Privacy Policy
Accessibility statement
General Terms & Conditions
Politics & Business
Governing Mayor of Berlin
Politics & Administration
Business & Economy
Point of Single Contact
----------------------------------------
Assignment: The result should be the lines from the line with "Accessibility statement" to the last line of the material, returned exactly and without any other line.

Response for this exercise:
Accessibility statement
General Terms & Conditions
Politics & Business
Governing Mayor of Berlin
Politics & Administration
Business & Economy
Point of Single Contact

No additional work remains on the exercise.